Your output should be the lines from the one that contains "Gläserspülbürste und" to the end of the listing, transcribed exactly. Include nothing else.
Dataset excerpts Start Marker
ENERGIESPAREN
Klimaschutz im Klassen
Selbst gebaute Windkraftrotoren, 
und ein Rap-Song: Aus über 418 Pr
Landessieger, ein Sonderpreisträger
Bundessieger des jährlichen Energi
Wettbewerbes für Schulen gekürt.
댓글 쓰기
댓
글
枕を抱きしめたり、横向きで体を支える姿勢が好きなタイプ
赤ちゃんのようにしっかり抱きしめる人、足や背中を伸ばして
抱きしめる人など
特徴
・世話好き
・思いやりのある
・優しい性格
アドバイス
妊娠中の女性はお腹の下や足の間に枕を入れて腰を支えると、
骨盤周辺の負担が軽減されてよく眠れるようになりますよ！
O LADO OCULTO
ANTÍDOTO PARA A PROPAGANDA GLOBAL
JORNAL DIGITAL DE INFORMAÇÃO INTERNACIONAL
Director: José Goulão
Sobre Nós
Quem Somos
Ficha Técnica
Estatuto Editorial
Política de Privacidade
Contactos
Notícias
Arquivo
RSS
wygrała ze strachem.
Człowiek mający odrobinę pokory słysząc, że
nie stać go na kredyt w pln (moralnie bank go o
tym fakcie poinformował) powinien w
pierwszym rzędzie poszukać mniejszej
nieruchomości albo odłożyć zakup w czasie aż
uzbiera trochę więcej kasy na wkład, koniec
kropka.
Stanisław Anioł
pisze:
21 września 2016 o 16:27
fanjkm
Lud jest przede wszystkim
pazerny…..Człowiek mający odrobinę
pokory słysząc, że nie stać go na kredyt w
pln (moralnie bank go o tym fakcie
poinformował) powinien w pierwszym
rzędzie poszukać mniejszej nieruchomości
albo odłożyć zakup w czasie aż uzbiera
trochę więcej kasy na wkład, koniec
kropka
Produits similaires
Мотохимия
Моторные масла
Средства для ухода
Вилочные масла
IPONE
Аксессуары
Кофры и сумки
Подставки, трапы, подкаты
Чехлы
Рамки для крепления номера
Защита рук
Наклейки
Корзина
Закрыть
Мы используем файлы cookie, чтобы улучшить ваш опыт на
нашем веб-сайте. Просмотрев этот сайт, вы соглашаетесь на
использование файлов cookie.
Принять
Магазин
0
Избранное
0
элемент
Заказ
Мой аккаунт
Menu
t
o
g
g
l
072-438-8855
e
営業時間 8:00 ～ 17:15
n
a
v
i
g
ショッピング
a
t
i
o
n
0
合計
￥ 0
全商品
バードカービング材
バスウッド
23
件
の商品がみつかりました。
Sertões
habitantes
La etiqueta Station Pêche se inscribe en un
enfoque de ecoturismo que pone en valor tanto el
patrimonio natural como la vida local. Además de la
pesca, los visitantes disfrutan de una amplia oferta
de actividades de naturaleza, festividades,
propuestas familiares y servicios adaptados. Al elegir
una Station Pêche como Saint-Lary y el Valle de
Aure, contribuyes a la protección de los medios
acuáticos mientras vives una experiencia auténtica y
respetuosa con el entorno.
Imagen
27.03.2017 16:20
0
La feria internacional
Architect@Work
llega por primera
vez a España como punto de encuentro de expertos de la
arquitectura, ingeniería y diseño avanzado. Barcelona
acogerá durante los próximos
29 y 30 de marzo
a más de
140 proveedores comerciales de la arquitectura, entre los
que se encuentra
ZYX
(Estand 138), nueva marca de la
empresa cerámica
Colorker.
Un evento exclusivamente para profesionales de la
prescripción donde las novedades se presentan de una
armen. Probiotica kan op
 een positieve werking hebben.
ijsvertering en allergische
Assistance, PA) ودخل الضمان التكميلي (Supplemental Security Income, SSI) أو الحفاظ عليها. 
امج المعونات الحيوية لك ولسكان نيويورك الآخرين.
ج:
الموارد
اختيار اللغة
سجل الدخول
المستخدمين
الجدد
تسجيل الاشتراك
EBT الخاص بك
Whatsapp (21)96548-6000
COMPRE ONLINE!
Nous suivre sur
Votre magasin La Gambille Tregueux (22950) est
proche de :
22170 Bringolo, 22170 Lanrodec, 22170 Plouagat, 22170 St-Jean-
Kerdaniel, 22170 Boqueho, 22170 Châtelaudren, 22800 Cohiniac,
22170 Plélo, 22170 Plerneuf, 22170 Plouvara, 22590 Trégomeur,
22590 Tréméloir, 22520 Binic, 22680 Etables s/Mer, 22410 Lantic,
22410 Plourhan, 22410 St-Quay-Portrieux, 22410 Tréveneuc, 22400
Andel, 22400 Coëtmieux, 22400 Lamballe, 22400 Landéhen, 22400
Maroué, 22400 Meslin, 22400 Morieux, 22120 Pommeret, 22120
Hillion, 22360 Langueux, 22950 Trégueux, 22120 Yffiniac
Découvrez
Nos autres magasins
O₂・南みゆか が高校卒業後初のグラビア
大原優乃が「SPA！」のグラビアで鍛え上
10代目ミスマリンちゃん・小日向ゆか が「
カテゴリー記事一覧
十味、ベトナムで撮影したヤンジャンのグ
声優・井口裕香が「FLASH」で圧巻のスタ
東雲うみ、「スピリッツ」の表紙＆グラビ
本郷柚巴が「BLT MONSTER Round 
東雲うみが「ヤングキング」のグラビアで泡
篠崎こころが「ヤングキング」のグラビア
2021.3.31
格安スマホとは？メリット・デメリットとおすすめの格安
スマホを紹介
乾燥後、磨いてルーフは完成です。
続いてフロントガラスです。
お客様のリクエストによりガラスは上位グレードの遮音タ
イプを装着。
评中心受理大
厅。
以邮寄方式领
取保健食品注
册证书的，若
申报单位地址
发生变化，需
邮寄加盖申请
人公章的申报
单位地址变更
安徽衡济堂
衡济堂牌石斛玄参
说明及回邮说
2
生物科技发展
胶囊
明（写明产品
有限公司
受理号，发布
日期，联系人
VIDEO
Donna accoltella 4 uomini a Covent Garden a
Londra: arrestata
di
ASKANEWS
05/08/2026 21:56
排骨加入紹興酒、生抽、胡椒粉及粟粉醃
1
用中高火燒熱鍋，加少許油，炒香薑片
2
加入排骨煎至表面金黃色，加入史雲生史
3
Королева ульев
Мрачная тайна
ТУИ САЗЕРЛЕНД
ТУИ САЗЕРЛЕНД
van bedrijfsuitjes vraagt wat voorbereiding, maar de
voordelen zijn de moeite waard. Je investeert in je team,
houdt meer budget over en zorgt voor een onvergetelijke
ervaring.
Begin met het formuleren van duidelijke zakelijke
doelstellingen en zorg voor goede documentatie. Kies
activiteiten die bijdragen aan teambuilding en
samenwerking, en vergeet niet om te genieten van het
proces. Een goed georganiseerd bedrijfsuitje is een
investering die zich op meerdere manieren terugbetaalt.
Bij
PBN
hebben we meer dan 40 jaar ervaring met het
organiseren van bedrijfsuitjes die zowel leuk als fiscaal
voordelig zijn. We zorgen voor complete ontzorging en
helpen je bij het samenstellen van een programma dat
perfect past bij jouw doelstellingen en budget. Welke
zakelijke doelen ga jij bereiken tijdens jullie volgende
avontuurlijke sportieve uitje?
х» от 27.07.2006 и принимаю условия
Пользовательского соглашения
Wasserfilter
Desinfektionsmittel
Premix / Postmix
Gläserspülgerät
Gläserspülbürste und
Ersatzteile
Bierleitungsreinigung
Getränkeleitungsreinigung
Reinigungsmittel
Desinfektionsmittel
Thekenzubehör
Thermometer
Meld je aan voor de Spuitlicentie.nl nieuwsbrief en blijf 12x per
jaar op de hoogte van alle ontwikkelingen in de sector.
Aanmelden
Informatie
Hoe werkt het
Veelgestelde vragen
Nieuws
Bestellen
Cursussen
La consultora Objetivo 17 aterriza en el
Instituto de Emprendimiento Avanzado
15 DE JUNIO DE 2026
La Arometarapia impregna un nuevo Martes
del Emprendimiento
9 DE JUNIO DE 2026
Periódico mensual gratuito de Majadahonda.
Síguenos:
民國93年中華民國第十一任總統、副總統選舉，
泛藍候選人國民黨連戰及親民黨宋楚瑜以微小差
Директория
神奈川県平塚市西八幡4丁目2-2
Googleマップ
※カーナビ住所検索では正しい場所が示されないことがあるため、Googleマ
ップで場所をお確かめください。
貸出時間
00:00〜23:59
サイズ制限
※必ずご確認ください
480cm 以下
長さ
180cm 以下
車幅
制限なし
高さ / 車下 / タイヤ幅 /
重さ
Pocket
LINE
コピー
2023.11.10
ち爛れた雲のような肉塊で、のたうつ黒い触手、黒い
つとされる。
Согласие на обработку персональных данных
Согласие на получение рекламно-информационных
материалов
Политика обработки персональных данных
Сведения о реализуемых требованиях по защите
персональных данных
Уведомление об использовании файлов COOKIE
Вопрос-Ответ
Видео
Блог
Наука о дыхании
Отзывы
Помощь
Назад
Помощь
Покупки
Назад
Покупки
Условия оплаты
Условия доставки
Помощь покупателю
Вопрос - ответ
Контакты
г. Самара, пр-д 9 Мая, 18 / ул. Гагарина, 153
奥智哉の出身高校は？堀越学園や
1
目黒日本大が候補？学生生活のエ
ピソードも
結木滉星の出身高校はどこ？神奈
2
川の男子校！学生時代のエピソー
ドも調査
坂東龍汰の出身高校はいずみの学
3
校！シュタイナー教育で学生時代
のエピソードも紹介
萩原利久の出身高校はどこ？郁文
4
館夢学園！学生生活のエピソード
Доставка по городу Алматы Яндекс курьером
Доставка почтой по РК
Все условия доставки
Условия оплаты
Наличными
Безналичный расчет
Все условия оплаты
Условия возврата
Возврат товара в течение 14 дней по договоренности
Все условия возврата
Dataset excerpts End Marker
Solution below:
Gläserspülbürste und
Ersatzteile
Bierleitungsreinigung
Getränkeleitungsreinigung
Reinigungsmittel
Desinfektionsmittel
Thekenzubehör
Thermometer
Meld je aan voor de Spuitlicentie.nl nieuwsbrief en blijf 12x per
jaar op de hoogte van alle ontwikkelingen in de sector.
Aanmelden
Informatie
Hoe werkt het
Veelgestelde vragen
Nieuws
Bestellen
Cursussen
La consultora Objetivo 17 aterriza en el
Instituto de Emprendimiento Avanzado
15 DE JUNIO DE 2026
La Arometarapia impregna un nuevo Martes
del Emprendimiento
9 DE JUNIO DE 2026
Periódico mensual gratuito de Majadahonda.
Síguenos:
民國93年中華民國第十一任總統、副總統選舉，
泛藍候選人國民黨連戰及親民黨宋楚瑜以微小差
Директория
神奈川県平塚市西八幡4丁目2-2
Googleマップ
※カーナビ住所検索では正しい場所が示されないことがあるため、Googleマ
ップで場所をお確かめください。
貸出時間
00:00〜23:59
サイズ制限
※必ずご確認ください
480cm 以下
長さ
180cm 以下
車幅
制限なし
高さ / 車下 / タイヤ幅 /
重さ
Pocket
LINE
コピー
2023.11.10
ち爛れた雲のような肉塊で、のたうつ黒い触手、黒い
つとされる。
Согласие на обработку персональных данных
Согласие на получение рекламно-информационных
материалов
Политика обработки персональных данных
Сведения о реализуемых требованиях по защите
персональных данных
Уведомление об использовании файлов COOKIE
Вопрос-Ответ
Видео
Блог
Наука о дыхании
Отзывы
Помощь
Назад
Помощь
Покупки
Назад
Покупки
Условия оплаты
Условия доставки
Помощь покупателю
Вопрос - ответ
Контакты
г. Самара, пр-д 9 Мая, 18 / ул. Гагарина, 153
奥智哉の出身高校は？堀越学園や
1
目黒日本大が候補？学生生活のエ
ピソードも
結木滉星の出身高校はどこ？神奈
2
川の男子校！学生時代のエピソー
ドも調査
坂東龍汰の出身高校はいずみの学
3
校！シュタイナー教育で学生時代
のエピソードも紹介
萩原利久の出身高校はどこ？郁文
4
館夢学園！学生生活のエピソード
Доставка по городу Алматы Яндекс курьером
Доставка почтой по РК
Все условия доставки
Условия оплаты
Наличными
Безналичный расчет
Все условия оплаты
Условия возврата
Возврат товара в течение 14 дней по договоренности
Все условия возврата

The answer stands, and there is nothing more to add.